How I knit socks

After making several pairs Ive converged on a technique that differs significantly from the patterns I started with, so it seems worth writing it up.

What you need

Sock yarn: I use a 4-ply yarn made from 75% Merino wool and 25% nylon. Im slightly allergic to wool, but Merino seems to be OK (its lovely and soft). You need the nylon content, otherwise they wear out really quickly. A pair of socks in the smaller of the two sizes given here uses about 60g of this. A longer pair in the larger size uses 85g.

Needles: I use a set of 2.5mm double-pointed needles. I prefer KnitPro Karbonz, which dont feel cold to the touch, and are just slippery enough without being too slippery. They come in sets of five. I find, however, that to make the gusset (the wide bit around the ankle) its much easier to use six needles. Unfortunately this means buying two sets, but spares come in handy sometimes anyway. You also need one ordinary straight needle in a slightly larger size, just for casting on. I use a 3mm needle for that.

Tapestry needle: You just need this at the end to do the Kitchener Stitch at the tip of the toe, and to weave the ends in.

Sizing, comfort and fit

The pattern here is based on a module size, which Ive called n. Socks to fit me (average-sized female foot, shoe size EU 39 / UK 5.5) are done with n = 15. To fit my husband, a man with long feet (UK shoe size 11), I use n = 18.

Socks should have negative ease. This means they should be slightly stretched when you wear them, not loose. Also, its very important that the top of a sock is stretchy, because you have to get your whole foot and ankle through the top to put the sock on.

To make a sock stretchy I use a 2×1 rib for most of the knitting. However, I stick to stocking stitch for the sole of the foot (for comfort, because its smoother) and I use a slipstitch rib for the heel flap (for durability). I start with a tighter band of 1×1 rib at the top, to stop the leg sagging.

The method

This is a top-down sock pattern. I use ordinary knitting abbreviations.

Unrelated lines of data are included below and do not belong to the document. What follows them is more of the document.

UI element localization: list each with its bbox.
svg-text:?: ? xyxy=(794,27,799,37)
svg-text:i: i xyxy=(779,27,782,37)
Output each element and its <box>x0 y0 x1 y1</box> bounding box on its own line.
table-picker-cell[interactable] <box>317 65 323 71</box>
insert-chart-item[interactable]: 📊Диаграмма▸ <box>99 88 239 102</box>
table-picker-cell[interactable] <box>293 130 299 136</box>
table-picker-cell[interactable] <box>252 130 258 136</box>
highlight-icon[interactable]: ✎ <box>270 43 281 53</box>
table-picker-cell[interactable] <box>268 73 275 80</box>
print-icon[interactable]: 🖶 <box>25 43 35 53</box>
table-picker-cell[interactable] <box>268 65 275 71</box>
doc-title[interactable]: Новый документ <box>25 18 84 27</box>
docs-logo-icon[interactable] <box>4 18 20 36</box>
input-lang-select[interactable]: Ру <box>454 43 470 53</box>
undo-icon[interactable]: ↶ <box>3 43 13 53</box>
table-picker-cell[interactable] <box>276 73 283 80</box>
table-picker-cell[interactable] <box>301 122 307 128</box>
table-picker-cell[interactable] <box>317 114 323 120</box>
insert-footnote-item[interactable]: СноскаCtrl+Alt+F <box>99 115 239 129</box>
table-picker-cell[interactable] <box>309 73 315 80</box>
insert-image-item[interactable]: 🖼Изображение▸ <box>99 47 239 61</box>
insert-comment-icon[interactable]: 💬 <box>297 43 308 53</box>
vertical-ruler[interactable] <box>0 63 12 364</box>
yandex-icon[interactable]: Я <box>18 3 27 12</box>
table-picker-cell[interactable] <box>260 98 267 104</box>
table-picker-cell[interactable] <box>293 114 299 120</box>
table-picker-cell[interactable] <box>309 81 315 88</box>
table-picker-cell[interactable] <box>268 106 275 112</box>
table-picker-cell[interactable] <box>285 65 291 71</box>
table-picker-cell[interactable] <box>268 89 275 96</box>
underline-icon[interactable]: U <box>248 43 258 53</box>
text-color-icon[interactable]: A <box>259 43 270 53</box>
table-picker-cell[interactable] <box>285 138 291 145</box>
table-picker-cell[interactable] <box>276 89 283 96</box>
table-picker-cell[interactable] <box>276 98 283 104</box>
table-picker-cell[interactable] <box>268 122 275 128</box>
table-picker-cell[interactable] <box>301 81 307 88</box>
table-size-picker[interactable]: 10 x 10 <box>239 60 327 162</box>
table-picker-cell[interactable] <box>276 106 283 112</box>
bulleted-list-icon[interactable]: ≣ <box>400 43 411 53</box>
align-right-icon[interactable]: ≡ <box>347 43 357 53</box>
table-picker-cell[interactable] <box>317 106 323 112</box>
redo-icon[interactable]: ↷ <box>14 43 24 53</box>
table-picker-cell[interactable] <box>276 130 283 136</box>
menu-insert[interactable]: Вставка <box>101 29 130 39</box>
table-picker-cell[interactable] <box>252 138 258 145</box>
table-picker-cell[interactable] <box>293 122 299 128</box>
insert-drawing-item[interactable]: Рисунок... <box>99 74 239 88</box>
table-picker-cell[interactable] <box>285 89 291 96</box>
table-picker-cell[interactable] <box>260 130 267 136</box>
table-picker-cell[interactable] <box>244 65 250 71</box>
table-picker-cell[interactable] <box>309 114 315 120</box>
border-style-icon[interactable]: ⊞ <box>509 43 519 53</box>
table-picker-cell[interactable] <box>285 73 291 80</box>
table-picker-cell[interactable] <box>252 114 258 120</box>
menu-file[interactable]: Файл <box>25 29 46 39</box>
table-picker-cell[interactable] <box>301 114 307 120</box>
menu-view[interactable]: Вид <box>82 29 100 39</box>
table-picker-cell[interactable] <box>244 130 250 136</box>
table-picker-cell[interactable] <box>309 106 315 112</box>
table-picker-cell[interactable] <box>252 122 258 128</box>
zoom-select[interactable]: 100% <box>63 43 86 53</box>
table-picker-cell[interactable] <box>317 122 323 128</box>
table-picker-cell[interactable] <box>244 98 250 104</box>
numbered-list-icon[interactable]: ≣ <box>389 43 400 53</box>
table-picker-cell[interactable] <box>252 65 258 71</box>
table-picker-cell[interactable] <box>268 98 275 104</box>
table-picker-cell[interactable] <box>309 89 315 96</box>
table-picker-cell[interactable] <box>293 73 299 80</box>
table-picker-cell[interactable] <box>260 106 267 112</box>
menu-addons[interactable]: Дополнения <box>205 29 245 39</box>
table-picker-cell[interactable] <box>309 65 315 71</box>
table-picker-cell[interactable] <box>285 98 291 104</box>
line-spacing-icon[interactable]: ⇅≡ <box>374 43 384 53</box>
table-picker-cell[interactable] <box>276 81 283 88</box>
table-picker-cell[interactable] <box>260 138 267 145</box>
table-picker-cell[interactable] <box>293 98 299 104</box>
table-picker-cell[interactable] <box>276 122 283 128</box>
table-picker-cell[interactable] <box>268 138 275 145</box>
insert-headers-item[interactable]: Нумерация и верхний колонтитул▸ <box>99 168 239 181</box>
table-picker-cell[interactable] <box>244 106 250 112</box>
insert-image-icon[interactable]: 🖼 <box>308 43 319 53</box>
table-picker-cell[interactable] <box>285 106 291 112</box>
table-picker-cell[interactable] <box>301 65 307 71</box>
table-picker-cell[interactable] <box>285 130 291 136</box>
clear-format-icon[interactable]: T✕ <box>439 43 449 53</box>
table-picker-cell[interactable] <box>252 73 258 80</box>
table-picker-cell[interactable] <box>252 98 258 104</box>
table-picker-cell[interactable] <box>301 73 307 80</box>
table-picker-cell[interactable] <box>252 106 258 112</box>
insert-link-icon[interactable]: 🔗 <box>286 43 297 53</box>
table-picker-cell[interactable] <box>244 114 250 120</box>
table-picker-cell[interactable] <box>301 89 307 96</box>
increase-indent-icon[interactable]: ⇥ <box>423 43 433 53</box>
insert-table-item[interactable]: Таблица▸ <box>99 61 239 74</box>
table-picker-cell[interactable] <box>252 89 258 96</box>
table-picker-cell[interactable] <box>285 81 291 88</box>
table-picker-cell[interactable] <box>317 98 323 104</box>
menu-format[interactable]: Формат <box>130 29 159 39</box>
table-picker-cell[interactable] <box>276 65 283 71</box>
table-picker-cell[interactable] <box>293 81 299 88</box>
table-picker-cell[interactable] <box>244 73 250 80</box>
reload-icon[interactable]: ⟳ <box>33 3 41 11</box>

Working top down makes it easy to try on an unfinished sock to make decisions about length.

The leg

Cast on 4n – 4 stitches (thats 56 stitches for the smaller size or 68 for the larger one). Use a very stretchy cast on, and do it with a 3mm needle (one size larger than youll be using for the rest of the work). I use the Estonian (or Latvian) Double cast-on. Instructions for this are in Leslie Ann Bestors excellent Cast On/ Bind Off book, which I recommend. Using a suitable cast-on is extremely important. Socks that arent stretchy enough at the top are unwearable.

Join the stitches into a round, and start working on five 2.5mm double-pointed needles (so you have n-1 stitches on each of four needles, and one needle more to work onto).

Top edge of sock on four double-pointed needles
Top edge of the sock: the start of the 1×1 rib

Do about 12 rounds of K1 P1 rib to start with. The exact length of this ribbed section is a matter of taste, of course. At the end of this, increase by four stitches, evenly distributed around the sock (one for each of four needles). Now you have n stitches on each of four needles.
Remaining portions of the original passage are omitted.